“IT’S A WAY OF LIFE!”


Mark 9:14-24                       
Acts 16: 25-34
                   
I have a problem. I am concerned about the tendency of some people to believe that knowledge of God is essential to having faith in God. I also lament the tendency some Christian believers that certain beliefs are essential and that unless you and I possess those beliefs we are non- believers or wrong believers. My personal faith journey is totally opposite from this all too pervasive attitude. I find that the older I get, the more I study, read the Bible and Biblical literature, the stronger my faith becomes.  But the less sure I am about what are “essentials.” I have come to the point where I think the only essential question that should be asked of new members, as those we have received today, is do you believe in Jesus?  I also believe that is the only valid question to be asked of Christians of other persuasions.

To believe in Jesus is to have his way of living and believing as a goal for our living and believing. It also acknowledges the fact that others may view Jesus differently than you or I do, yet believe in him just as passionately. Dr. Lesley Weatherhead, former great minister in London England and a prolific writer put it this way “At my beloved City Temple for nearly a quarter of a century I would press all those who believe ‘in’ Christ to join. The word ‘in’ is important. I believe in many of my friends and they in me. This does not mean that we are in close intellectual agreement. One of my dearest friends disagrees with me about both politics and theology, but this does not harm our friendship. All lovers of Christ can believe ‘in’ him without believing the same things about him.”

Weatherhead also states
“The early Church, without creeds or elaborate organization, without any buildings or financial, social, educational or political backing, went out to change and conquer the world. Its members were his ‘friends’ They cherished fellowship with him. His way of life was not based on intellectual agreement.”

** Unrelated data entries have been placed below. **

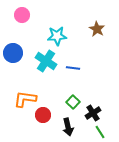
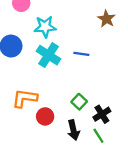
cyan star: (57, 36) -> (45, 27), moved
blue line: (73, 68) -> (81, 54), moved
green line: (100, 132) -> (98, 136), moved

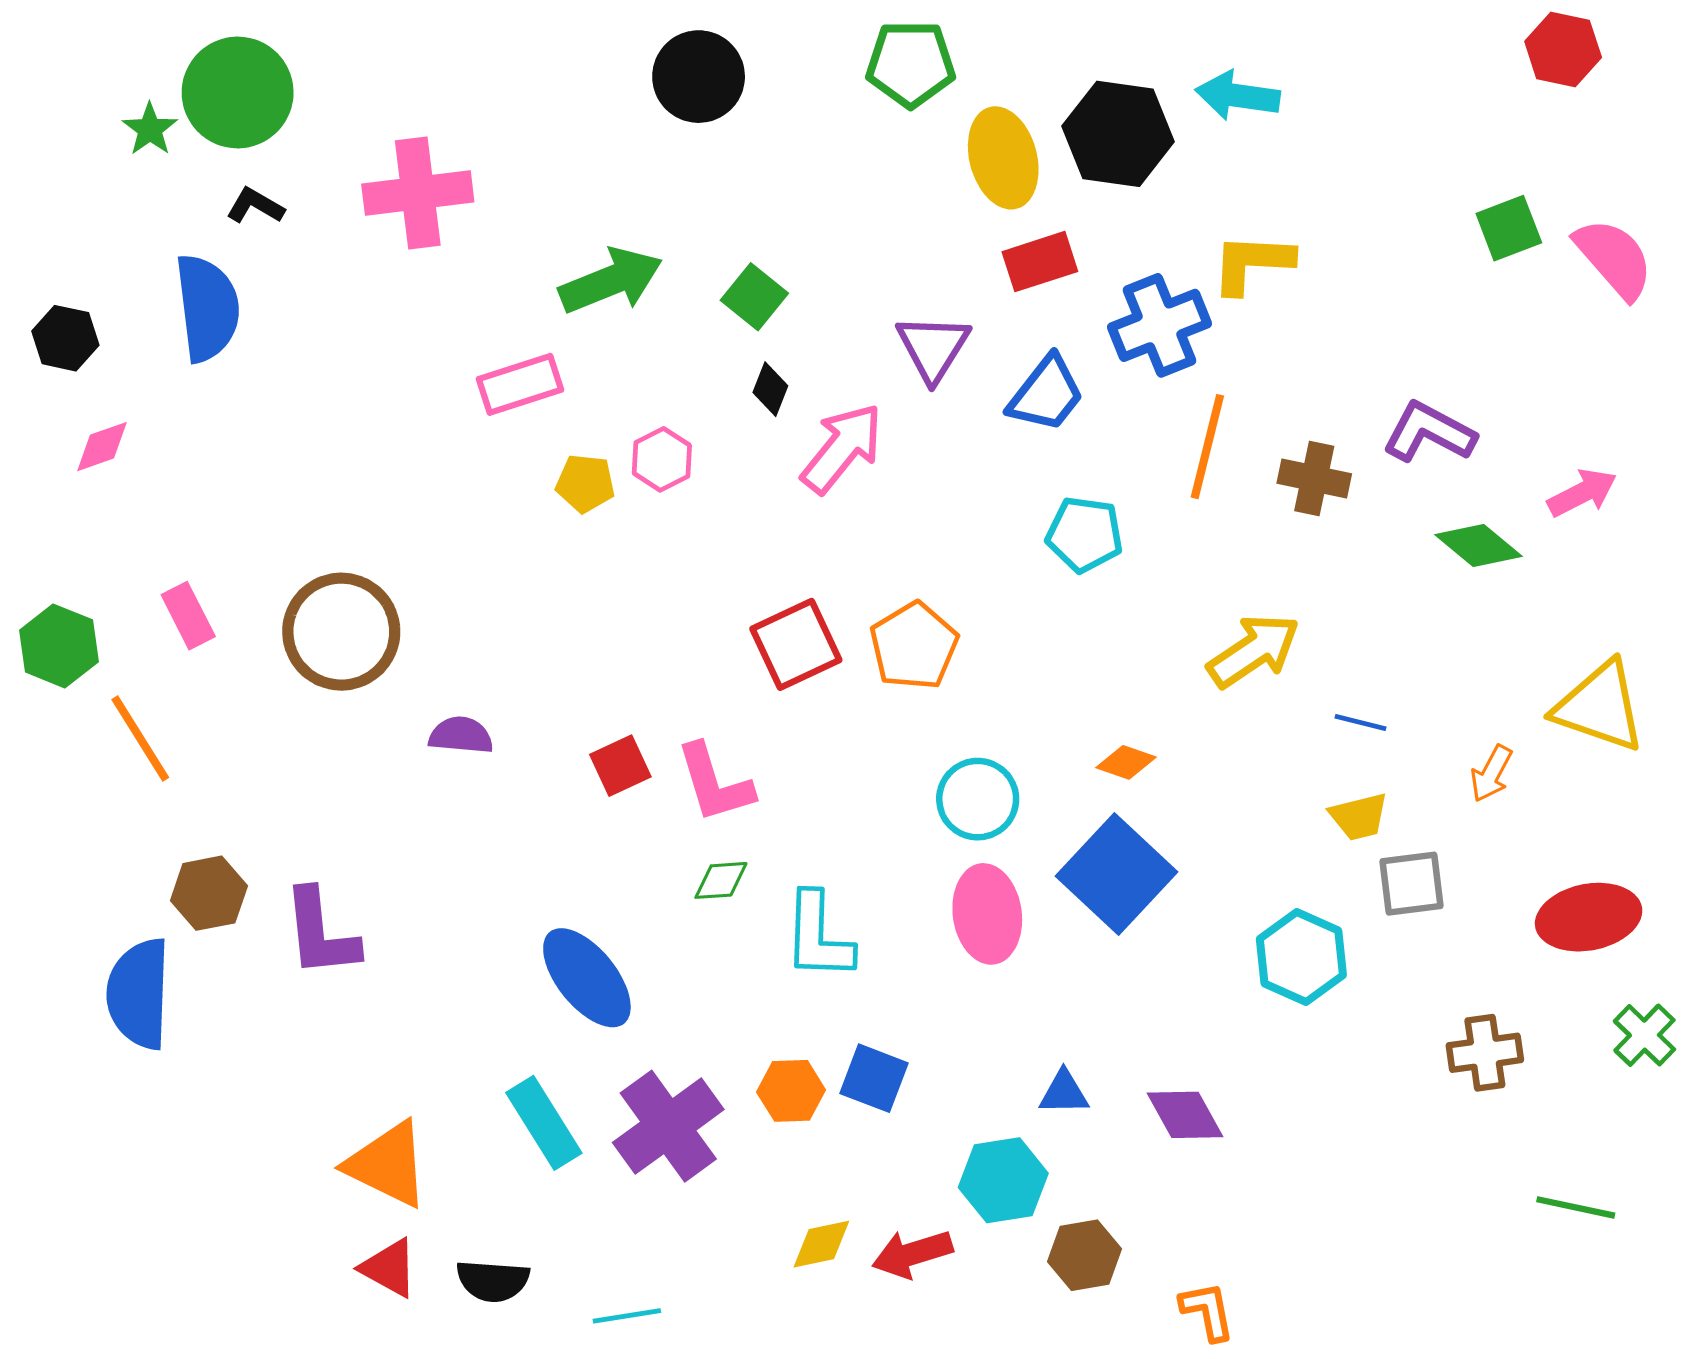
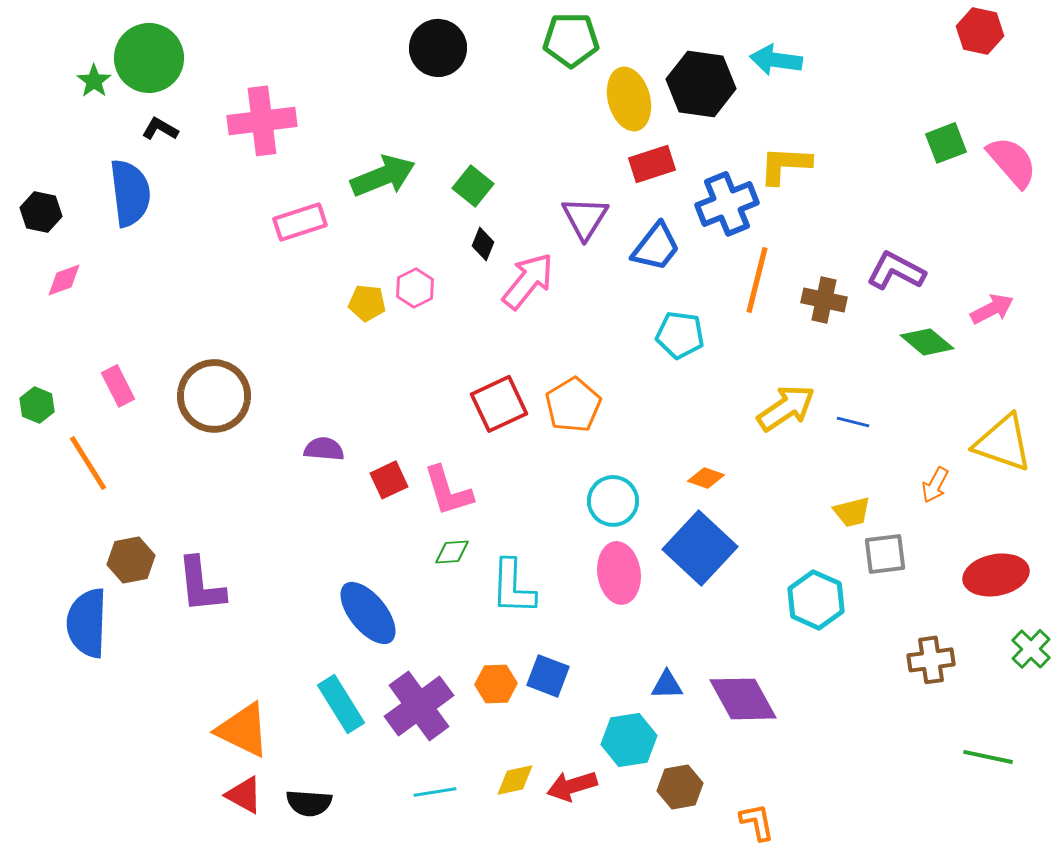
pink rectangle: (520, 384) -> (300, 222), moved
green hexagon: (59, 646) -> (37, 405), size x0.7
blue line: (1360, 723) -> (853, 422), moved
purple semicircle: (461, 735) -> (324, 449), moved
purple diamond: (1185, 1115) -> (743, 699), size x1.4
cyan line: (627, 1316) -> (435, 792), moved

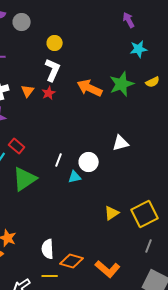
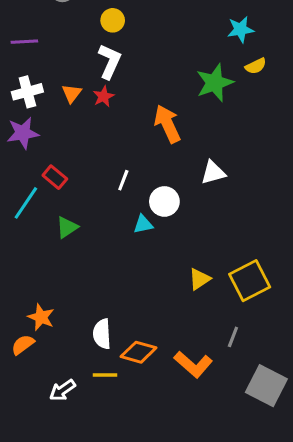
yellow semicircle: (153, 82) -> (256, 66), moved
orange arrow: (90, 88) -> (167, 124), moved, turned 40
white line: (59, 160) -> (123, 180), moved
green triangle: (25, 179) -> (67, 227), size x0.6
gray line: (149, 246) -> (233, 337), moved

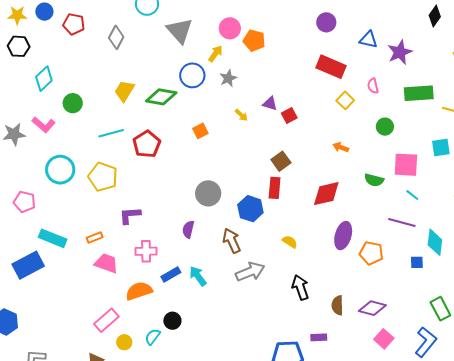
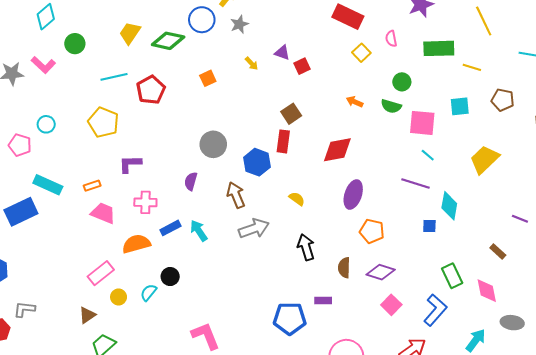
cyan circle: (60, 170) -> (46, 124), moved, size x0.6
green semicircle: (374, 180) -> (391, 106), moved
orange pentagon: (371, 253) -> (372, 231), moved

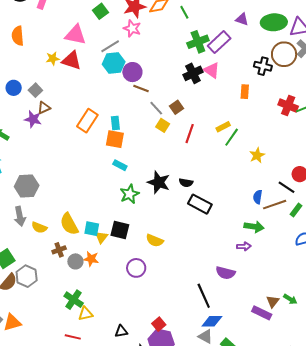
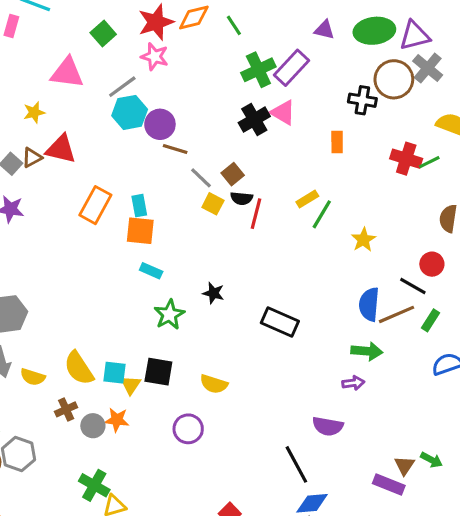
red triangle: (72, 60) -> (61, 149), moved
brown triangle: (44, 108) -> (32, 158), moved
black star: (159, 182) -> (213, 293), size x0.6
black semicircle: (186, 183) -> (242, 198), moved
blue semicircle: (258, 197) -> (369, 304), size x1.5

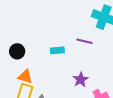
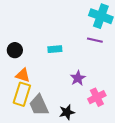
purple line: (85, 41) -> (95, 40), moved

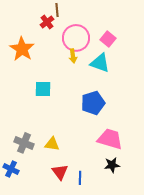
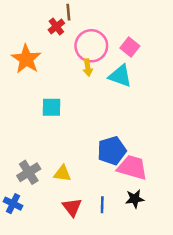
blue pentagon: (93, 103) -> (112, 151), moved
gray cross: (24, 143) -> (29, 172), turned 36
blue line: (80, 178) -> (102, 205), moved

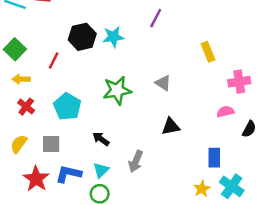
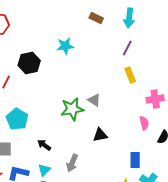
purple line: (156, 18) -> (127, 48), moved
cyan star: (113, 37) -> (65, 46), moved
green star: (117, 90) -> (72, 109), moved
pink semicircle: (225, 112) -> (144, 123), turned 88

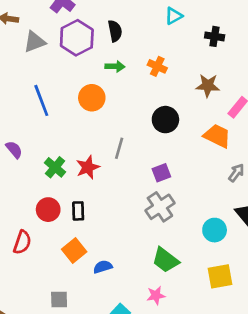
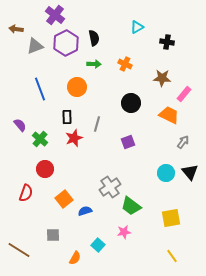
green cross: (55, 167) -> (40, 139), moved
gray cross: (160, 207) -> (110, 187), moved
black rectangle: (78, 211) -> (67, 117), moved
cyan circle: (215, 230) -> (166, 173), moved

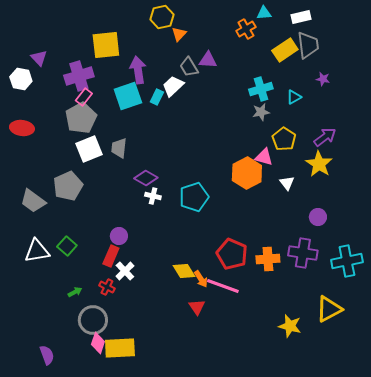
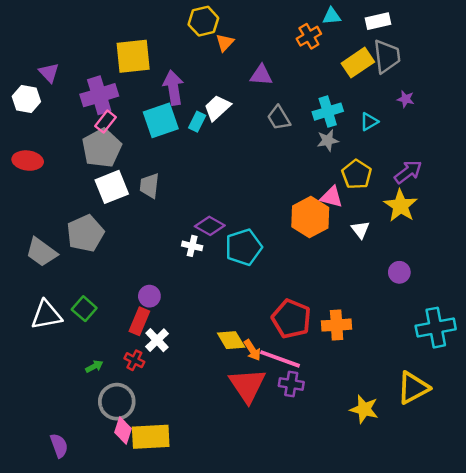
gray trapezoid: (189, 67) -> (279, 118), moved
purple diamond: (146, 178) -> (210, 226), moved
purple cross: (303, 253) -> (291, 384), moved, size x0.7
red triangle: (197, 307) -> (247, 385), size x1.8

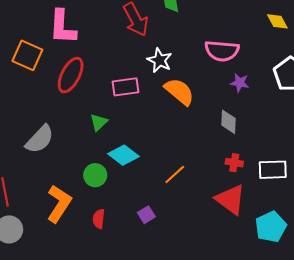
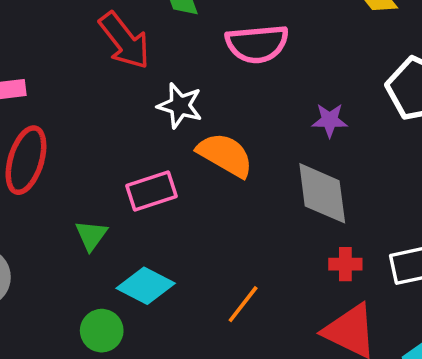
pink semicircle: (222, 51) -> (257, 44), moved
pink rectangle: (126, 87) -> (152, 191), moved
gray diamond: (229, 122) -> (322, 193), size x1.5

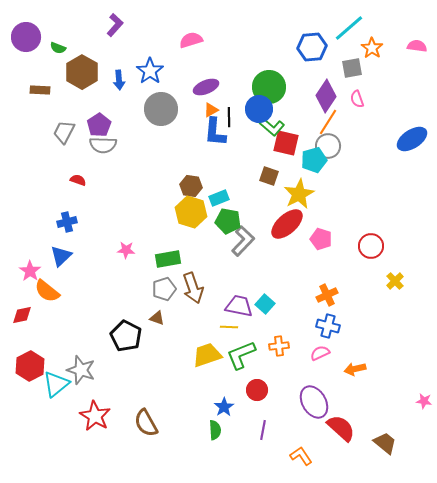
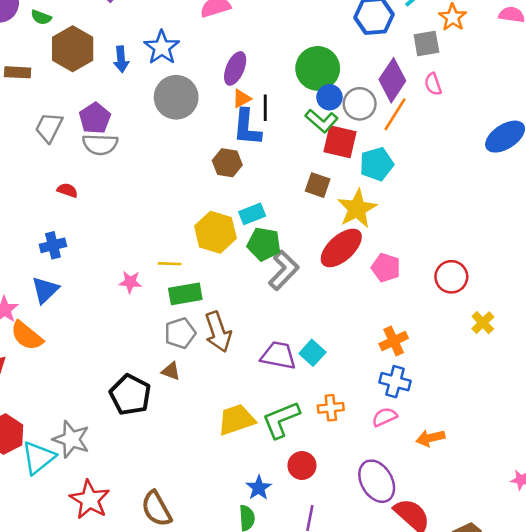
purple ellipse: (206, 87) -> (235, 68), turned -45
blue circle: (259, 109) -> (329, 97), moved, size x0.7
gray circle: (328, 146) -> (360, 104), moved
brown hexagon: (191, 186) -> (227, 163), moved
yellow line: (229, 327) -> (170, 264), moved

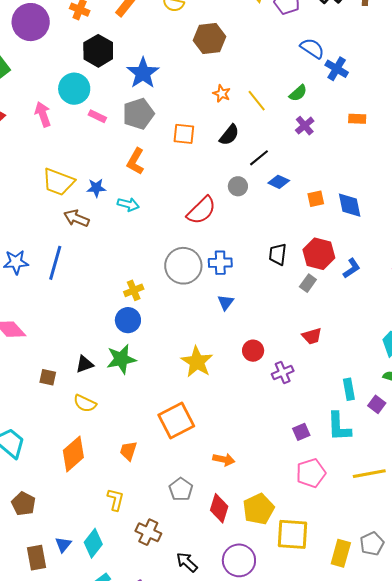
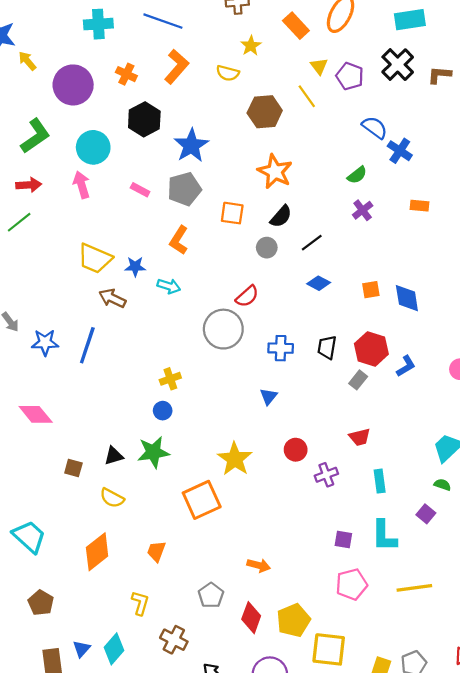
cyan circle: (74, 89) -> (93, 147), moved
orange star: (222, 93) -> (275, 172), size x1.8
yellow line: (257, 101) -> (307, 96), moved
blue diamond: (279, 182) -> (319, 283), moved
gray circle: (238, 186) -> (267, 248), moved
red semicircle: (201, 210) -> (247, 296), size x0.7
blue cross: (220, 263) -> (281, 348), moved
gray circle: (183, 266) -> (223, 329), moved
blue circle: (128, 320) -> (163, 411), size x0.7
cyan rectangle: (349, 389) -> (380, 481), moved
orange square: (176, 420) -> (202, 500), moved
purple square: (301, 432) -> (343, 539), turned 30

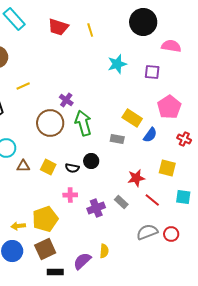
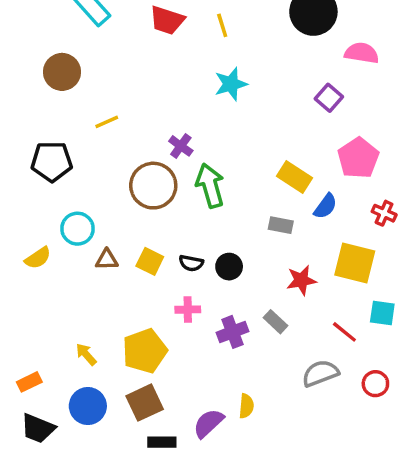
cyan star: (117, 64) -> (231, 84), moved
purple square: (152, 72) -> (329, 98), turned 35
gray rectangle: (117, 139) -> (281, 225), moved
black circle: (91, 161) -> (229, 267), moved
yellow square: (167, 168) -> (355, 263), size x1.4
red line: (152, 200) -> (344, 332), moved
yellow arrow: (18, 226) -> (86, 354), moved, turned 56
red circle: (171, 234) -> (375, 384), moved

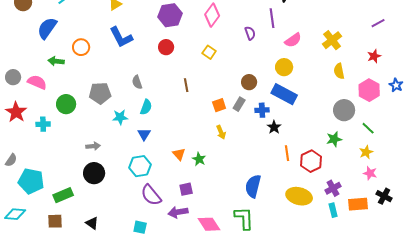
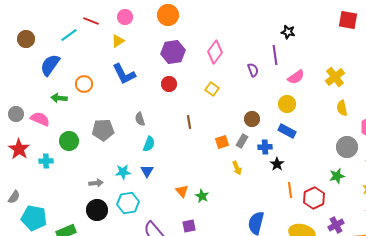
blue rectangle: (284, 94) -> (287, 131), size x0.7
cyan star: (120, 117) -> (123, 172), moved
yellow arrow: (221, 132) -> (237, 168), moved
cyan hexagon: (140, 166) -> (128, 203), moved

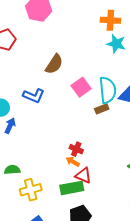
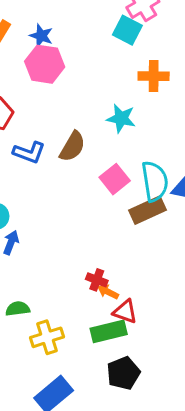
cyan star: (116, 44) -> (121, 118), moved
blue L-shape: (34, 96) -> (29, 152), moved
brown rectangle: (102, 109) -> (147, 210), size x1.6
red cross: (76, 149) -> (97, 280), moved

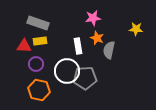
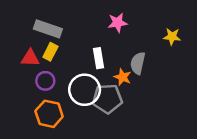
orange star: (97, 38) -> (123, 77), moved
yellow rectangle: (40, 41) -> (50, 52), turned -56

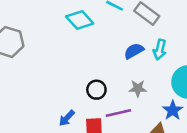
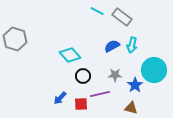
cyan diamond: (80, 20) -> (70, 55), moved
blue star: (173, 110) -> (135, 85), moved

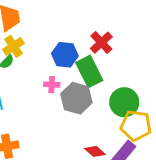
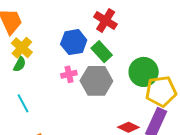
green rectangle: (89, 71) -> (102, 52), size x0.7

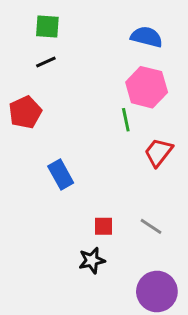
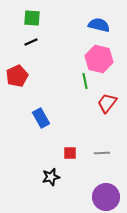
gray line: (151, 226) -> (102, 153), turned -35
black star: (92, 260) -> (51, 177), moved

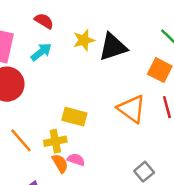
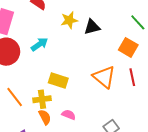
black triangle: (113, 47) -> (92, 27), size x0.7
cyan arrow: (41, 52) -> (40, 44), moved
pink semicircle: (76, 160) -> (69, 115), moved

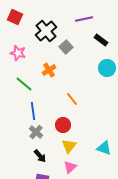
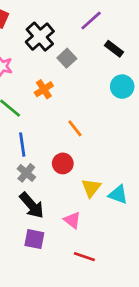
purple line: (84, 19) -> (91, 20), turned -30
yellow triangle: (69, 146) -> (91, 188), moved
black arrow: (40, 156) -> (32, 205), size x1.5
pink triangle: (70, 167) -> (72, 220), turned -40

(Weatherhead, L.D. “The Christian Agnostic” New York ,Nashville, Abingdon Press. 1965. Page 160)

With that as the introduction, I want to share with you my conviction that Christianity is a way of life. It is not a system of beliefs, and certainly not something about which humans can be certain. I think that Paul Tillich, the important theologian, got it correctly when he stated in his book “Dynamics of Faith:”
 “Faith is uncertain in so far as it is an experience of the holy. Faith is uncertain in so far as the infinite to which it is related is perceived by a finite being and this element of uncertainty that exists in faith cannot be removed, it must be accepted and the element in faith that accepts this is courage.”

(Tillich, P. “Dynamics of Faith”, New York, Harper Bros. 1957. Page 16)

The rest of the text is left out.